Kevin Altis altis@semi-retired.com
Wed, 10 Jul 2002 13:30:34 -0700


I'm the lead for the PythonCard project
http://pythoncard.sourceforge.net/

I'll mostly be lurking and don't expect that I will contribute any code. I'm
not a database guy and I've only been using Python for a little over a year,
so all you data gurus are much more qualified than I to say what is good and
proper. However, if there is something usable that comes out of this SIG
then it is likely a PythonCard sample or two will get created that utilizes
the API/package. I'll go ahead and give a long introduction, to get it out
of the way and hopefully bring up some relevant topics.

Persistence in the context of PythonCard is probably a bit different than
what most people have in mind for this SIG. We don't even have complete
agreement among the main PythonCard developers on this topic.

I would like to have a storage solution that is built-in to the Python
standard distribution and that won't change in the next few years but
preferably won't change for 5-10 years or longer, so that there is little
risk of stored data becoming unusable as Python is updated. The data format
must also be cross-platform, at least for the major desktop platforms in
use, so that data created on one platform can be easily exchanged with a
user on another platform without the need for an explicit import/export.
This is where shelve falls down, unless you use dumddbm.

The storage format we end up using for PythonCard will be a basic document
type that any PythonCard app/Python script should be able to open and make
some sense of. Other storage formats will always be an option, but there
will be at least one well-defined format that any and all apps should
understand regardless of whether they are running on Windows, Mac OS X,
Linux/Unix. I'm mostly thinking of storing "dumb data" or simple types,
lists and dictionaries, so I'm not particularly concerned about being able
to store instances of complex classes and their member relations. Storing
class instances worries me because I expect some classes to change over time
and potentially break the loading of old data files created with different
versions of the classes.

Plain pickles seem to fit my requirements as long as you only use native
Python types, so that there are no dependencies on external classes and
modules when loading the pickle. A conversion of the data to a newer format
might be acceptable, but this implies some kind of versioning or other
smarts in the data file. The PythonCard flatfileDatabase sample uses a
simple list of dictionaries for storing data, keeping the entire data set in
memory while the app is running. The data can be loaded and stored as a
single pickle file (version in cvs, not release 0.6.7). I would have
preferred a solution where all the data didn't need to be in memory and the
access to each record in the list was transparent, but I ran into issues
trying to use shelve for this and we haven't gotten far enough along with
ZODB to know whether it will do the job.

A number of people working on PythonCard apps would be very happy if the
simple lists and dictionaries could be mapped to underlying SQL data stores
without the user of the storage needing to know anything about SQL.
Concurrency and transactions would be nice too.

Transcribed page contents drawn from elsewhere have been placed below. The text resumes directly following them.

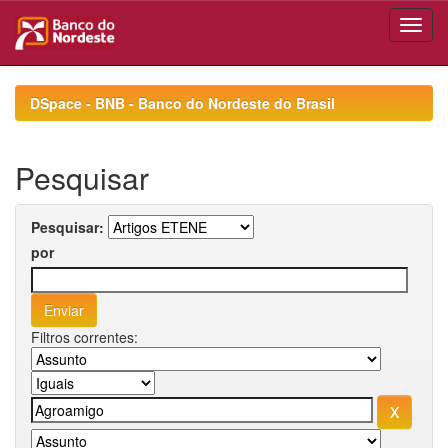
Skip
navigation
DSpace - BNB - Banco do Nordeste do Brasil
Pesquisar
Pesquisar:
por
Filtros correntes: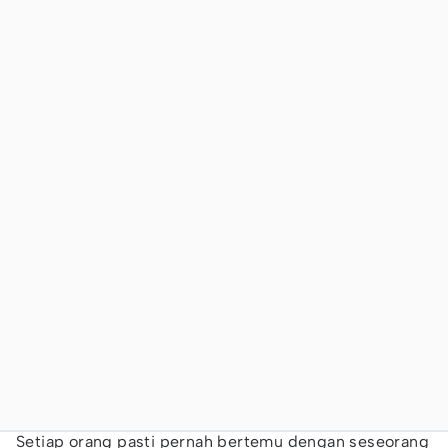
Setiap orang pasti pernah bertemu dengan seseorang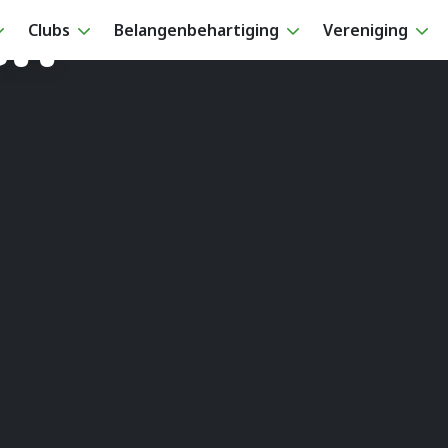
en
Clubs
Belangenbehartiging
Vereniging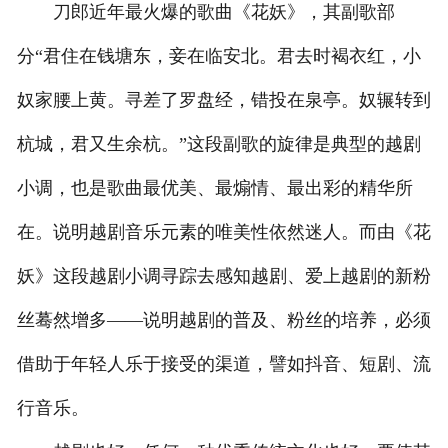
刀郎近年最火爆的歌曲《花妖》，其副歌部
分“君住在钱塘东，妾在临安北。君去时褐衣红，小
奴家腰上黄。寻差了罗盘经，错投在泉亭。奴辗转到
杭城，君又生余杭。”这段副歌的旋律是典型的越剧
小调，也是歌曲最优美、最煽情、最出彩的精华所
在。说明越剧音乐元素的唯美性依然迷人。而由《花
妖》这段越剧小调寻踪去感知越剧、爱上越剧的新粉
丝蓦然增多——说明越剧的普及、粉丝的培养，必须
借助于年轻人乐于接受的渠道，譬如抖音、短剧、流
行音乐。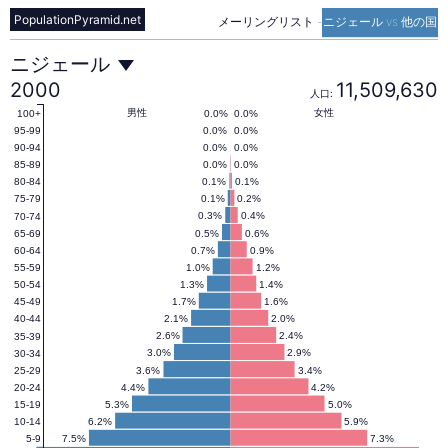
PopulationPyramid.net
メーリングリスト
-
ニジェール vs 他の国
ニ
ニジェール
2000
11,509,630
人口:
ジ
男性
女性
0.0%
0.0%
100+
0.0%
0.0%
95-99
0.0%
0.0%
90-94
0.0%
0.0%
85-89
ェ
0.1%
0.1%
80-84
0.1%
0.2%
75-79
0.3%
0.4%
70-74
ー
0.5%
0.6%
65-69
0.7%
0.9%
60-64
1.0%
1.2%
55-59
ル
1.3%
1.4%
50-54
1.7%
1.6%
45-49
2.1%
2.0%
40-44
の
2.6%
2.4%
35-39
3.0%
2.9%
30-34
3.6%
3.4%
25-29
4.4%
4.2%
20-24
人
5.3%
5.0%
15-19
6.2%
5.9%
10-14
7.5%
7.3%
5-9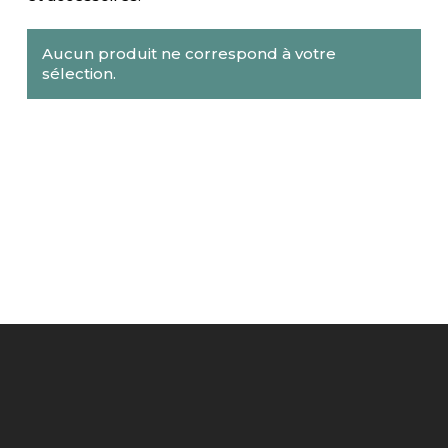
Aucun produit ne correspond à votre
sélection.
Sous-total :
0,00
€
VOIR LE PANIER
COMMANDER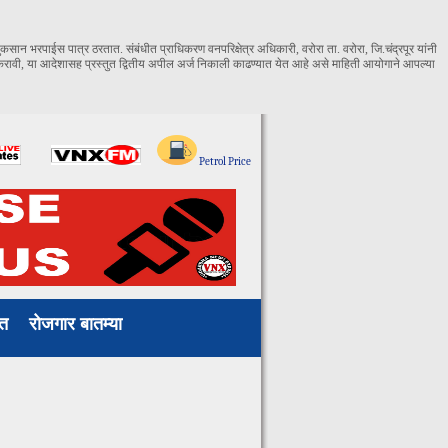
कसान भरपाईस पात्र ठरतात. संबंधीत प्राधिकरण वनपरिक्षेत्र अधिकारी, वरोरा ता. वरोरा, जि.चंद्रपूर यांनी
ावी, या आदेशासह प्रस्तुत द्वितीय अपील अर्ज निकाली काढण्यात येत आहे असे माहिती आयोगाने आपल्या
ाखत
रोजगार बातम्या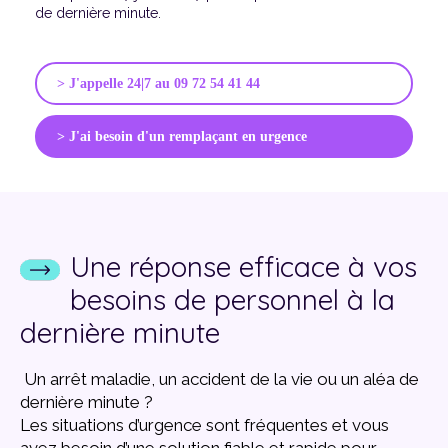
de dernière minute.
> J'appelle 24|7 au 09 72 54 41 44
> J'ai besoin d'un remplaçant en urgence
Une réponse efficace à vos
besoins de personnel à la
dernière minute
Un arrêt maladie, un accident de la vie ou un aléa de
dernière minute ?
Les situations d’urgence sont fréquentes et vous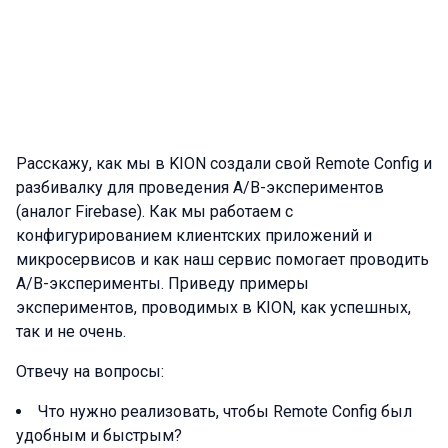
Расскажу, как мы в KION создали свой Remote Config и
разбивалку для проведения A/B-экспериментов
(аналог Firebase). Как мы работаем с
конфигурированием клиентских приложений и
микросервисов и как наш сервис помогает проводить
A/B-эксперименты. Приведу примеры
экспериментов, проводимых в KION, как успешных,
так и не очень.
Отвечу на вопросы:
Что нужно реализовать, чтобы Remote Config был
удобным и быстрым?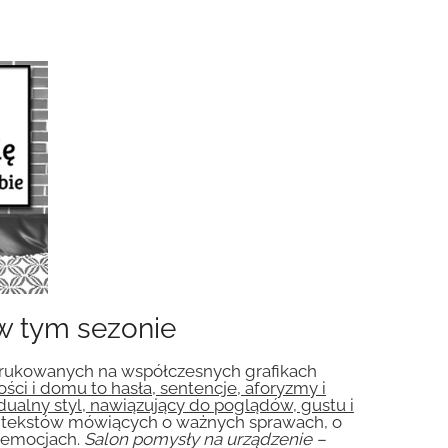
w tym sezonie
 drukowanych na współczesnych grafikach
ci i domu to hasła, sentencje, aforyzmy i
alny styl, nawiązujący do poglądów, gustu i
h tekstów mówiących o ważnych sprawach, o
i emocjach.
Salon pomysły na urządzenie –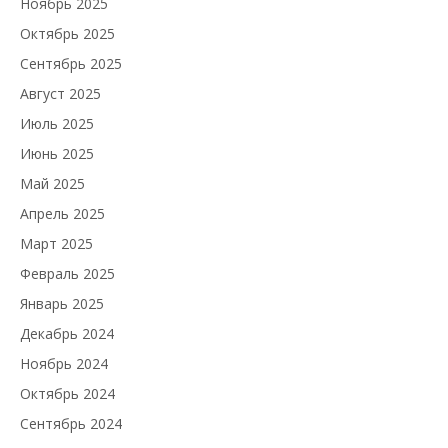
Ноябрь 2025
Октябрь 2025
Сентябрь 2025
Август 2025
Июль 2025
Июнь 2025
Май 2025
Апрель 2025
Март 2025
Февраль 2025
Январь 2025
Декабрь 2024
Ноябрь 2024
Октябрь 2024
Сентябрь 2024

I posted a message to the PythonCard-users mailing list about shelve at the
end of June that covers some of the issues I ran into with shelve.

"why we probably don't want to use shelve"
http://aspn.activestate.com/ASPN/Mail/Message/1259977

There are even more messages in the PythonCard-users archive about
persistence and pickle, but most of them only touch on issues this SIG will
address.

http://aspn.activestate.com/ASPN/Mail/Browse/Threaded/PythonCard

ka
---
Kevin Altis
altis@semi-retired.com
http://www.pythoncard.org/